Mishou, a 37-year-old wife and mother, was diagnosed with small fiber neuropathy in 2013 after years of living in pain, years of tests and doctors poking and prodding that returned nothing.

So Dec. 27, Mishou began her run on the outskirts of Katy to the Texas Capitol, feeling as prepared as she ever to make the 100-mile journey. Her plan: to run 10 miles a day for 10 days. Not only would she be running through the pain, but doing so six weeks pregnant.

“For some reason I had this strong belief I can do it,” Mishou said, whose doctor cleared her before her run. “I just trained for 21 days to get my body to the point where I’m in good condition, and I felt like if I started then I would have the power to make it through.”

Mishou said she often wakes up with stabbing and burning pains, as well as tingling sensations. There are days, she said, when her index finger is burning and her middle finger, on the same hand, is freezing. Sometimes, she said, she can’t lift her left arm above her shoulder or hold a glass of water. One day, she recalled, she couldn’t walk.

“It’s just like you never know how you’re going to wake up,” Mishou said. “At some point, I was convinced that someone had a voodoo doll and was doing a bunch of things to my body.

“You get to a point where dying feels more appealing than trying to stay alive.”

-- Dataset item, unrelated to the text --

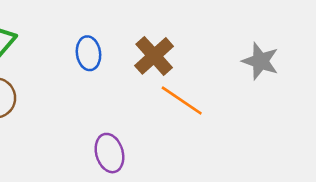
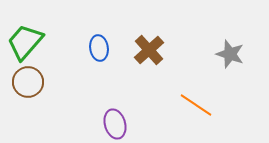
orange line: (182, 101) -> (196, 105), moved

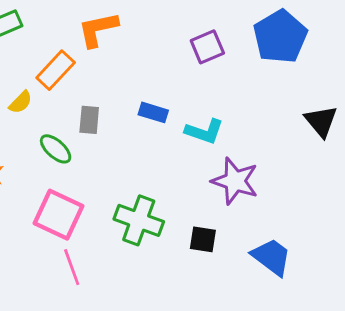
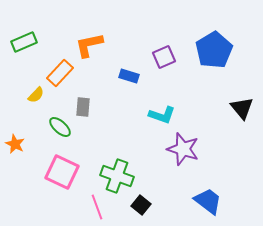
blue rectangle: (153, 112) -> (129, 76), moved
black square: (203, 239) -> (141, 205), moved, turned 30
pink line: (72, 267) -> (97, 207), moved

Small fiber neuropathy is a condition that affects a person’s small nerves throughout their body, often leading to the slightest touch can cause an immense amount of pain. Dr. Paul Schulz, a neurologist with McGovern Medical School at UTHealth and Memorial Hermann Mischer Neuroscience Institute-Texas Medical Center, likened the pain to getting burned, but rather than the pain going away, it’s constant for someone with the disease.

“It has a lot of downstream affects to their daily lives,” Schulz said.

Doctors have found that small fiber neuropathy can be treated by with anti-seizure medications, anti-depressants or opioids, but there’s no current cure, Schulz said.

Mishou is raising money for small fiber neuropathy. She plans to donate all money raised to the UT Health Science Center at Houston to create a fund research and to help others with the disease.

Mishou ran 11 miles her first day and said she had a great outlook for the rest of her run. But the ensuing days proved difficult.

Some days she could only muster seven miles, like on day four when the pain in her knee forced her to stop. Some days she ran 12 miles, like her eighth day when she had to play catch-up through the hills of Bastrop State Park in order to reach her goal.

“That one made me want to quit,” Mishou said. “It is just hill after hill after hill after hill.”

There were days where she was chased by farm dogs. She had to complete one run at night. During the end, the temperature was so cold she swore she was going to get frostbite.

Every day after her run, she returned to her Sugar Land home to cook, clean and care for her 22-month-old son while her husband worked. She squeezed in Epsom Salt baths and stretched when she could. Her days started at 6 a.m. with getting her son ready for day care, then her husband drove her back to her stopping point to begin the next day’s run.

At times the pain was unbearable, she said, but no matter how bad she felt or how terrible a run was, she kept pushing through to Austin. She built a following on Facebook, which served as a de facto race journal that allowed her to check in with her followers who cheered her on.

Runner

When she reached the top of the steps outside the Capitol on Jan. 1, which doubled as her 37th birthday, tears filled her eyes.

She stood for a moment before kneeling to touch the ground.

“I wanted to make sure it was reality,” she said.